A MacRumors report, cites a research note from KGI Securities analyst Ming-Chi Kuo, saying a new size iPad model is in the works. According to the highly respected Cho, who has a strong track record of accuracy in making Apple hardware predictions: “We expect three new iPads: (12.9” iPad Pro 2, new size 10.5” iPad Pro and low-cost 9.7” iPad) to be launched in 2017.”
Not a development I had expected, but I’m intrigued. I’ve been generally quite satisfied with the size of my 9.7-inch iPads (currently an iPad Air 2), but there are times when a bit larger screen wouldn’t be unwelcome, such as when using Split View. A 10.5-inch panel would be just a smige smaller in area than the Microsoft Surface 3 screen (10.8″) but presumably with higher Retina resolution.
In my estimation, the 12.9-inch iPad Pro, while quite wonderful at what it does well, is ungainly for pure tablet use such as on-screen typing, which I do lot of. As for using the optional external keyboard, why not just go with a MacBook and take advantage of the extra power and versatility of the macOS, and precision/efficiency boost of trackpad and mouse support? A 10.5-inch unit, on the other hand, sounds like an attractive mid-size alternative.

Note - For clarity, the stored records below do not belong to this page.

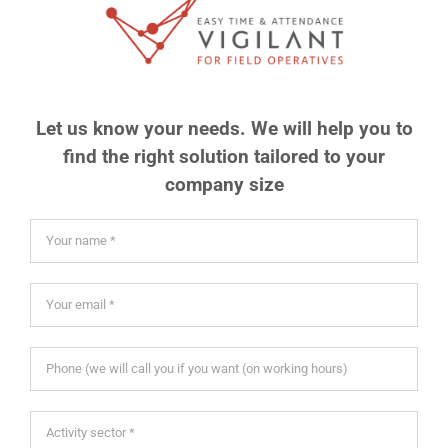
Let us know your needs. We will help you to
find the right solution tailored to your
company size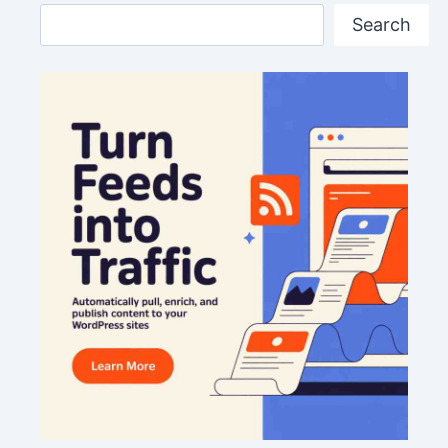
Search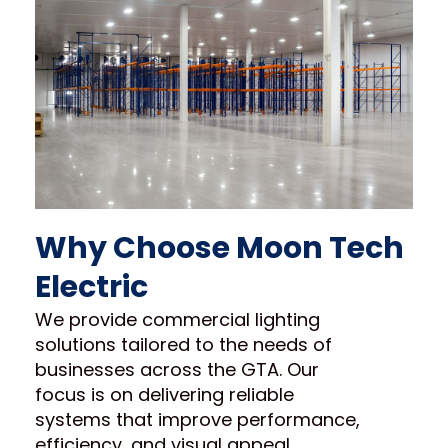
Why Choose Moon Tech
Electric
We provide commercial lighting
solutions tailored to the needs of
businesses across the GTA. Our
focus is on delivering reliable
systems that improve performance,
efficiency, and visual appeal.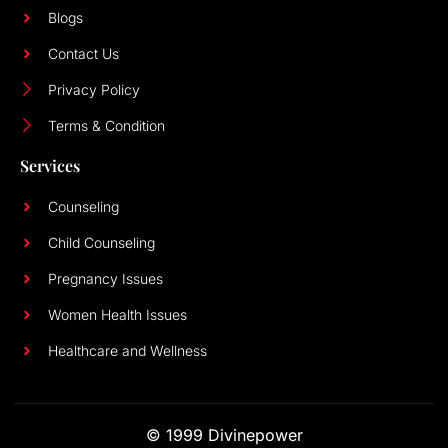
Blogs
Contact Us
Privacy Policy
Terms & Condition
Services
Counseling
Child Counseling
Pregnancy Issues
Women Health Issues
Healthcare and Wellness
© 1999 Divinepower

Ming-Chi Kuo’s forecast doesn’t sound promising for an iPad mini 5, and perhaps not not for a 9.7-inch iPad Pro 2 either. The current mini 4 is reportedly not selling well, and why would it with the bigger and more powerful iPad Air 2 selling for the same $379 starting price? The popularity of large-screen “phablet” smartphones has diminished the market for premium smaller tablets, and it appears that the new “low cost” iPad may soon occupy the entry level, with the new 10.5-inch model taking over the smaller iPad Pro slot.
When you think about it, the difference between 9.7 inches and 10.5 inches doesn’t sound like much, and it isn’t — just .8 of an inch. That compares with the nearly two inches (1.8″ to be exact) distinguishing the iPad mini from the Air 2 and the 9.7-inch Pro, and even more substantial 3.2 inches of difference between the 9.7-inch and 12.9-inch Pro models.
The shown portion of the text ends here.